(Requirement) Among the entries that follow, some lines contain the word "тяга". Show all of them.
____ Records for the exercise
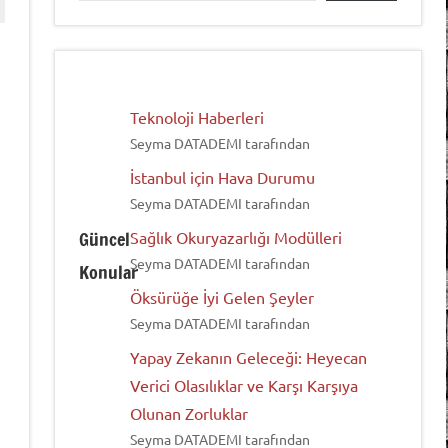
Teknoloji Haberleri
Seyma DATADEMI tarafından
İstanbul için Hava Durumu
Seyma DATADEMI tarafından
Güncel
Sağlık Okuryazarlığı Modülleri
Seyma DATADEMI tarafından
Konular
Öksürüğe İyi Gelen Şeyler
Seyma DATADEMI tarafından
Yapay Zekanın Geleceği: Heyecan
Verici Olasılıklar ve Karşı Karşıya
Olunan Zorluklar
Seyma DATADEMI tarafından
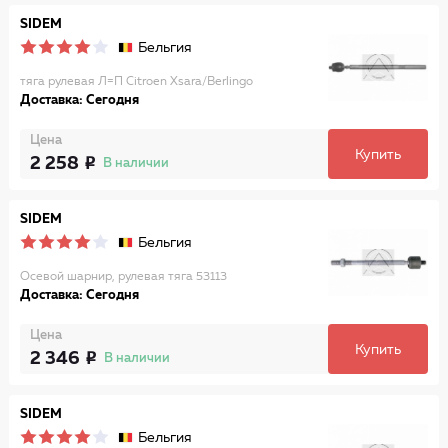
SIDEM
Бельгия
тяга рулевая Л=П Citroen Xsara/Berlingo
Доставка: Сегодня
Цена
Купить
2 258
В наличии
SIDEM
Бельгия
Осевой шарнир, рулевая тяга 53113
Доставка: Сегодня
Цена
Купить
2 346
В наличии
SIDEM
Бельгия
________
____ Records for the exercise
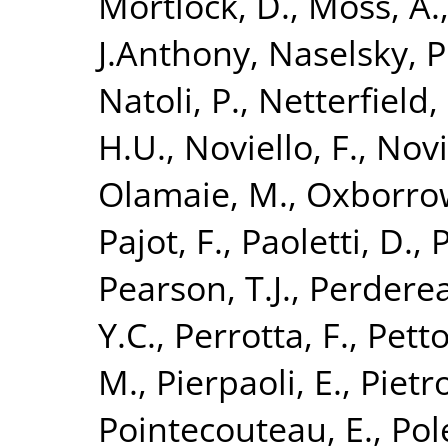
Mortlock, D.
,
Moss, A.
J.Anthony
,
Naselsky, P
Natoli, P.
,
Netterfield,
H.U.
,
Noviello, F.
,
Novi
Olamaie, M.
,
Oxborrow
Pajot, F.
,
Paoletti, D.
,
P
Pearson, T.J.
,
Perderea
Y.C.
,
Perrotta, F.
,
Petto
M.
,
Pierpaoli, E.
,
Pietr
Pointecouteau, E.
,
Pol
________
(Task answer)
тяга рулевая Л=П Citroen Xsara/Berlingo
Осевой шарнир, рулевая тяга 53113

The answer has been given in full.